When I was ten years old the Darkling came to watch over my Squaller lessons. In a month, I was having private meetings with him. In two, I was being gifted to the king every couple of nights. It didn't happen all the time, maybe 2 or 3 times a week. When he was done with me, I would go to see Kirigan.
For the first year he let me cry into him. He reminded me that it was okay to feel used. That it was a terrible thing the king was doing to me but that I was being helpful. That he couldn't save me until I was stronger. He would help me train right there in his chambers. I could almost make a tornado with the wind at only eleven years old. It was addicting, the feeling of power that would creep into my gut.
I could almost eliminate his darkness with my winds before I left. I was thirteen when I decided to get out. Three years of being used and abused by the king, of my innocence being wiped away. Three years of being isolated by the other Grisha, only having Kirigan on my side. Telling me how much he loved me.
'Treasure, do you know why they hate you?' he said one night.
I had shaken my head.
'They're jealous. Jealous of your power. Of us.'
'I don't want them to be.'
'It's power, Natalia. You have power. And together we cannot be bested.'
Treasure. The little nickname that he gave me. No matter how isolated he tried to make me I always had one friend. Prince Nikolai didn't know when to keep to himself. He didn't know when to stop. Prince Nikolai never stayed where he was supposed to. He sneaked in and out of the little palace. Liked it more, said it had better books. He always seemed to find me, by myself, reading. We would talk, he would sneak me around through tunnels. He was my best friend, and it broke my heart when he left. I was only ten, he was sixteen.
I lasted three years before I begged Nikolai to come back.
And come back he did. Under the name Sturmhond. He picked me up, helped me sneak out of the little palace through the tunnels, and off we went. I was thirteen and he was nineteen. We got close. I was the only one in the crew that knew the truth about who he was. It was a childhood crush that I developed on him.
I couldn't do anything about it though. Every time he put an arm around me, every time he patted me on the shoulder, touched me in any way, I had to fight off the instinct to kill him. To push him down in front of his own crew and see how he likes it. Because he was simply Nikolai, but when he touched me, he had his father's eyes. And he would never hurt me, but that's what I said about the Darkling. And that's why I had to leave.
'I need you to take me to Ketterdam.'
'What?' He asked.
'I need to go to Ketterdam.
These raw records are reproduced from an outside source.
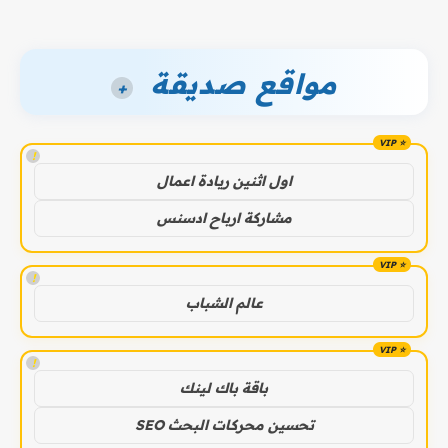
مواقع صديقة
+
!
اول اثنين ريادة اعمال
مشاركة ارباح ادسنس
!
عالم الشباب
!
باقة باك لينك
تحسين محركات البحث SEO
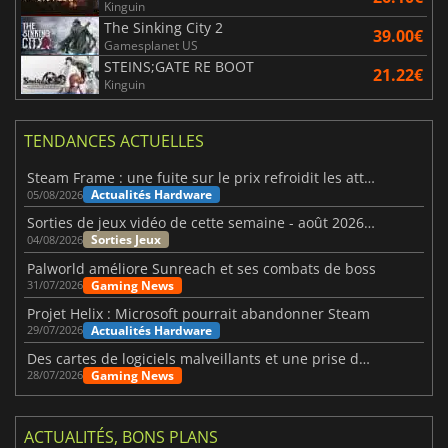
Kinguin
The Sinking City 2
39.00€
Gamesplanet US
STEINS;GATE RE BOOT
21.22€
Kinguin
TENDANCES ACTUELLES
Steam Frame : une fuite sur le prix refroidit les attentes VR
Actualités Hardware
05/08/2026
Sorties de jeux vidéo de cette semaine - août 2026 (semaine 32)
Sorties Jeux
04/08/2026
Palworld améliore Sunreach et ses combats de boss
Gaming News
31/07/2026
Projet Helix : Microsoft pourrait abandonner Steam
Actualités Hardware
29/07/2026
Des cartes de logiciels malveillants et une prise de contrôle de Discord ont touché Meccha Chameleon
Gaming News
28/07/2026
ACTUALITÉS, BONS PLANS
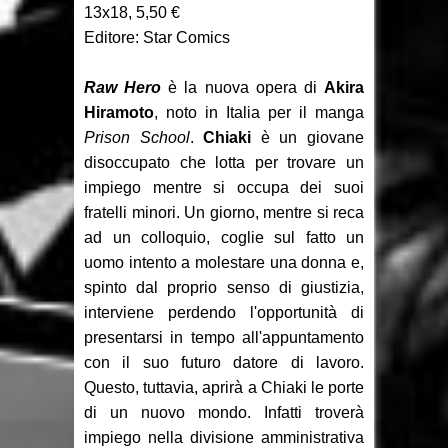
Recensione: Something is Killing
13x18, 5,50 €
Editore: Star Comics
the Children 1-2
Raw Hero
è la nuova opera di
Akira
Focus: Il Phantom di Sy Barry -
Hiramoto
, noto in Italia per il manga
Seconda parte
Prison School
.
Chiaki
è un giovane
disoccupato che lotta per trovare un
Recensione: Jazz Maynard 1
impiego mentre si occupa dei suoi
fratelli minori. Un giorno, mentre si reca
ad un colloquio, coglie sul fatto un
uomo intento a molestare una donna e,
spinto dal proprio senso di giustizia,
interviene perdendo l'opportunità di
presentarsi in tempo all'appuntamento
con il suo futuro datore di lavoro.
Questo, tuttavia, aprirà a Chiaki le porte
di un nuovo mondo. Infatti troverà
impiego nella divisione amministrativa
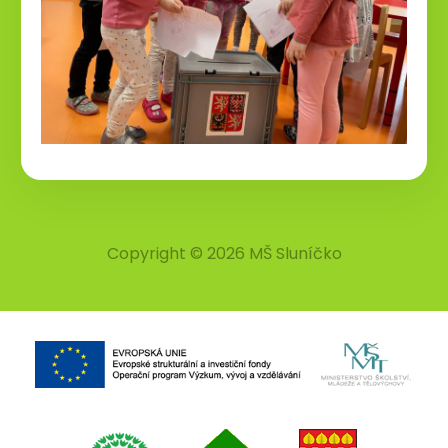
Copyright © 2026 MŠ Sluníčko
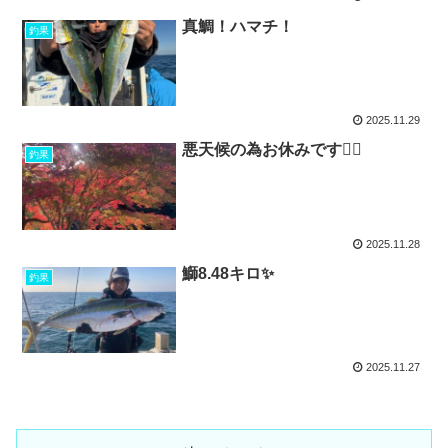
真鯛！ハマチ！
釣果
2025.11.29
悪天候の為お休みです🙇‍♂️
釣果
2025.11.28
鰤8.48キロ✨
釣果
2025.11.27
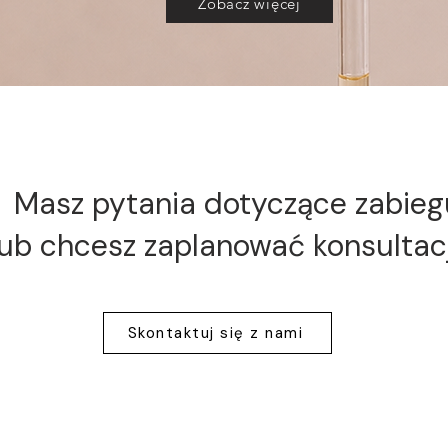
Zobacz więcej
Masz pytania dotyczące zabieg
lub chcesz zaplanować konsultac
Skontaktuj się z nami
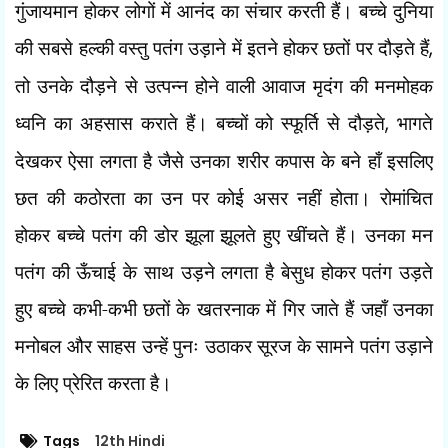
गुंजायमान होकर लोगों में आनंद का संचार करती हैं। बच्चे दुनिया
की सबसे हल्की वस्तु पतंग उड़ाने में इतने होकर छतों पर दौड़ते हैं
,
तो उनके दौड़ने से उत्पन्न होने वाली आवाज मृदंग की मनमोहक
ध्वनि का अहसास कराते हैं। बच्चों को स्फूर्ति से दौड़ते
,
भागते
देखकर ऐसा लगता है जैसे उनका शरीर कपास के बने हाँ इसलिए
छत की कठोरता का उन पर कोई असर नहीं होता। रोमांचित
होकर बच्चे पतंग की डोर झूला झूलते हुए खींचते हैं। उनका मन
पतंग की ऊँचाई के साथ उड़ने लगता है बेसुध होकर पतंग उड़ते
हुए बच्चे कभी-कभी छतों के खतरनाक में गिर जाते हैं जहाँ उनका
मनोबल और साहस उन्हें पुनः उठाकर सूरज के सामने पतंग उड़ाने
के लिए प्रेरित करता है।
Tags
12th Hindi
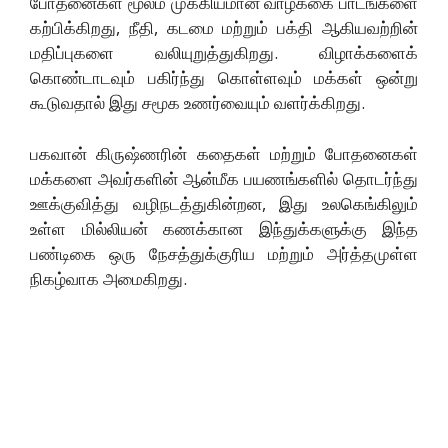
போதனைகள் மூலம் முக்கியமான வாழ்க்கை பாடங்களை
கற்பிக்கிறது, நீதி, கடமை மற்றும் பக்தி ஆகியவற்றின்
மதிப்புகளை வலியுறுத்துகிறது. விழாக்களைக்
கொண்டாடவும் பகிர்ந்து கொள்ளவும் மக்கள் ஒன்று
கூடுவதால் இது சமூக உணர்வையும் வளர்க்கிறது.
பகவான் கிருஷ்ணரின் கதைகள் மற்றும் போதனைகள்
மக்களை அவர்களின் ஆன்மீக பயணங்களில் தொடர்ந்து
ஊக்குவித்து வழிநடத்துகின்றன, இது உலகெங்கிலும்
உள்ள மில்லியன் கணக்கான இந்துக்களுக்கு இந்த
பண்டிகை ஒரு நேசத்துக்குரிய மற்றும் அர்த்தமுள்ள
நிகழ்வாக அமைகிறது.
Figure out who I am, what I'm good for. Heal.'
'In Ketterdam? You'll get eaten alive.'
'No, I won't. I've got skills, skills even you don't know about. Nikolai, I love being a part of your crew, but I can't. I can't stay in the first safe place I find. I want to make something of myself.'
He had sighed. 'We can be in Ketterdam in four days. I'll let you off. Just don't die.'
He had dropped me off in Ketterdam, four days later, a sword in my hand. I spent two weeks fighting to figure out the barrel. Spent money to buy things for poisons and took jobs killing. When I ran out of money, I would spend my night in a brothel or being picked up on the streets. I knew the sounds to make, the way to make a man feel good. I got the money I needed. That's when Kaz found me, crawling out of a window after poisoning an ambassador.